Logorrhea wordt gekenmerkt door de constante behoefte om te praten. Af en toe kunnen patiënten die aan logorroe lijden, spraak produceren met een normale prosodie en een enigszins hoge spreeksnelheid. Andere gerelateerde symptomen zijn onder meer het gebruik van neologismen (nieuwe woorden zonder duidelijke afleiding, bijv. Hipidomateous voor nijlpaard), woorden die geen duidelijke betekenis hebben en, in sommige extreme gevallen, het creëren van nieuwe woorden en morfosyntactische constructies.
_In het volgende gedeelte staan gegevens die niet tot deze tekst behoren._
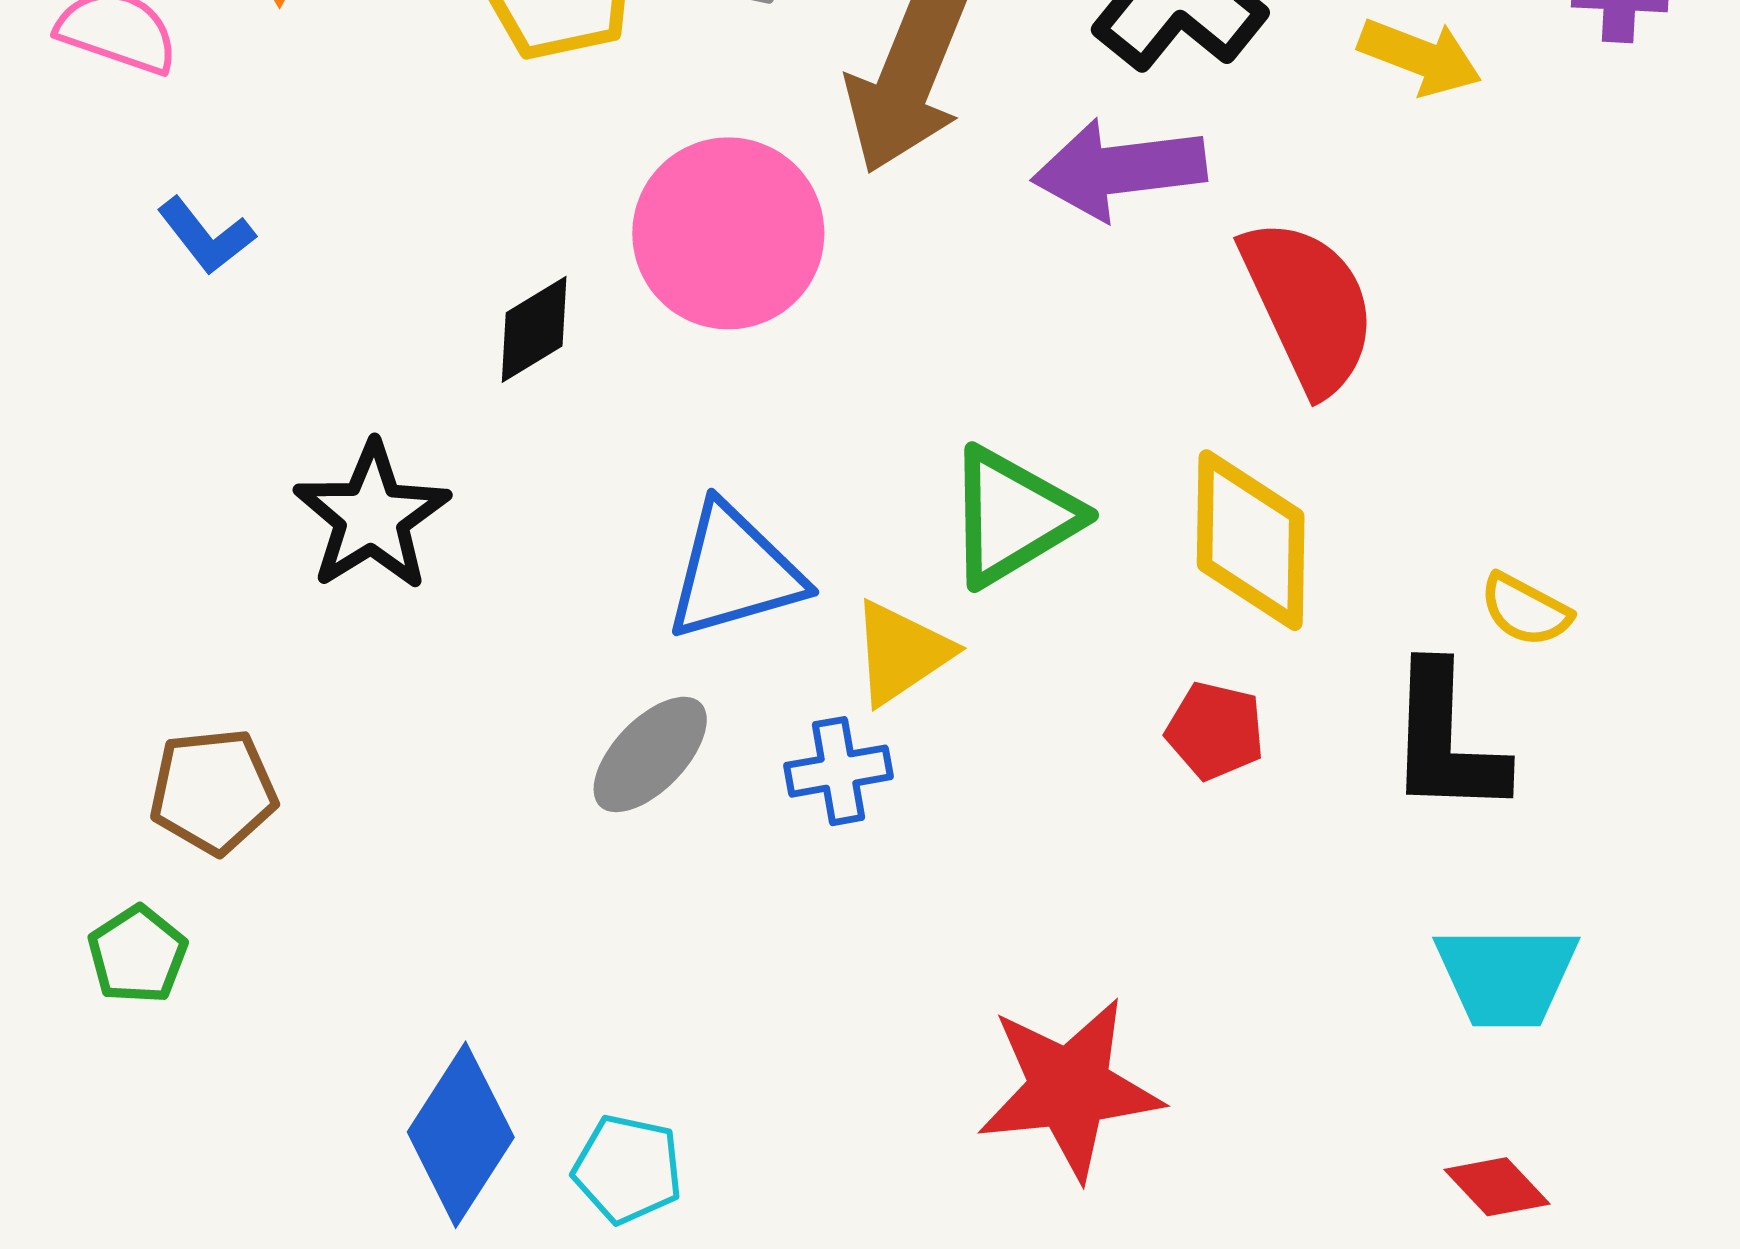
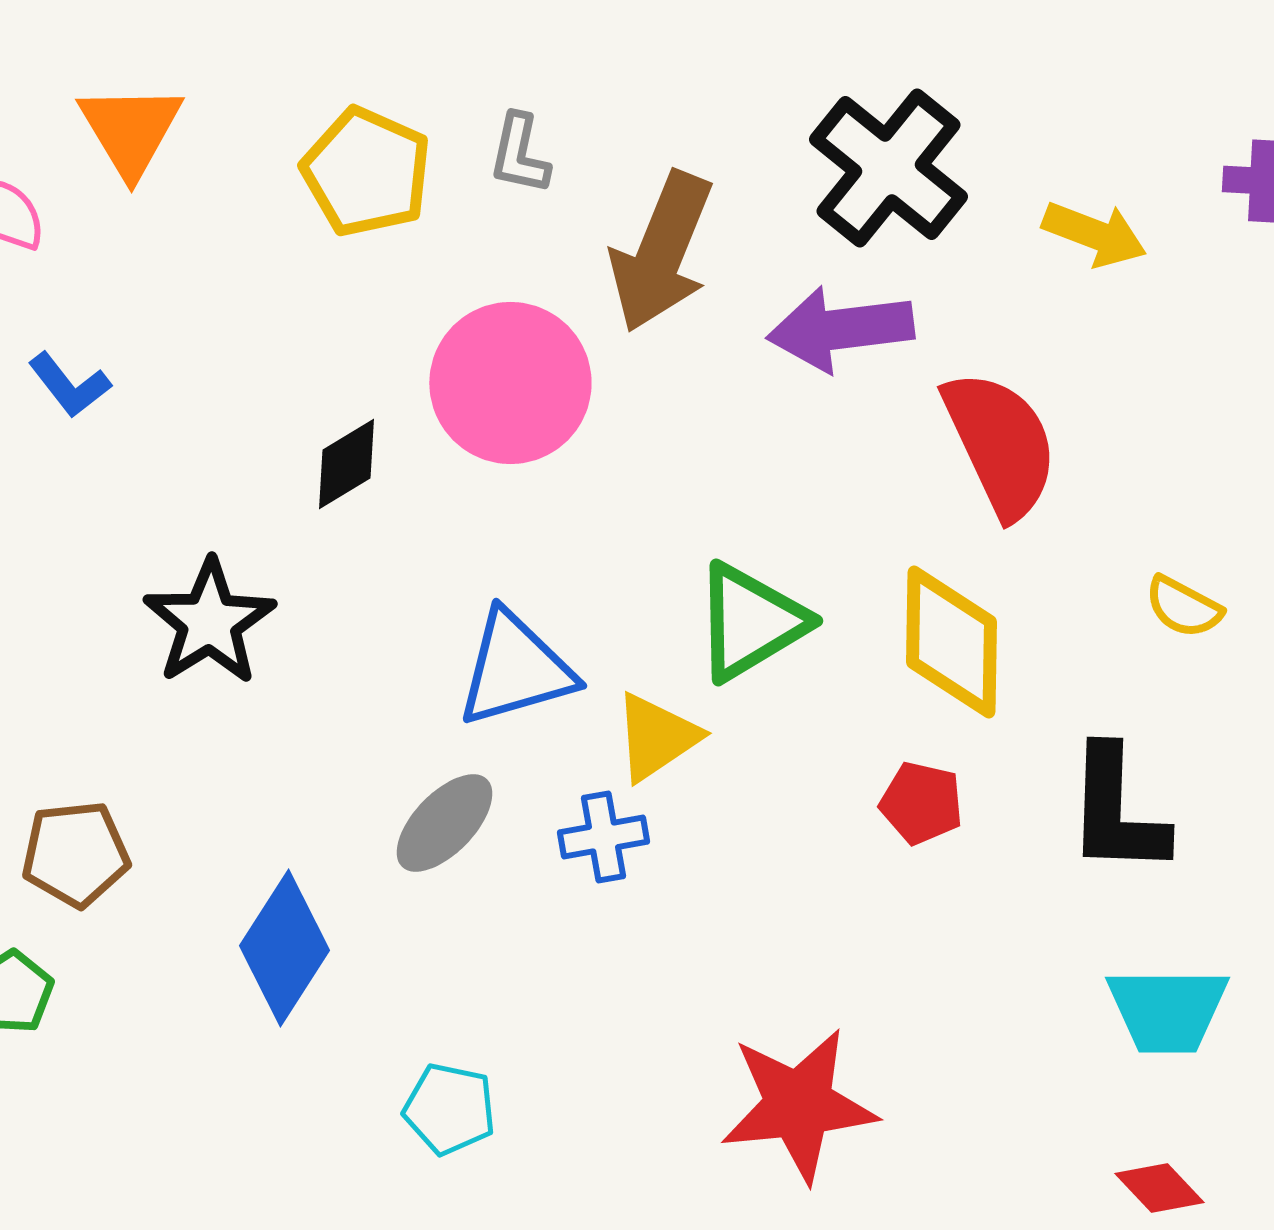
yellow semicircle: (1525, 610) -> (1183, 607), moved
blue diamond: (461, 1135) -> (284, 948), moved
cyan pentagon: (628, 1169) -> (449, 1109), moved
Uit de ‘stroom van ongecontroleerde onzin die vaak onder druk staat en het gebrek aan zelfcorrectie’ die de patiënt kan vertonen, en hun omschrijving (het vermogen om rond ontbrekende woorden te praten), kunnen we concluderen dat ze zich niet bewust zijn van de grammaticale fouten die ze maken .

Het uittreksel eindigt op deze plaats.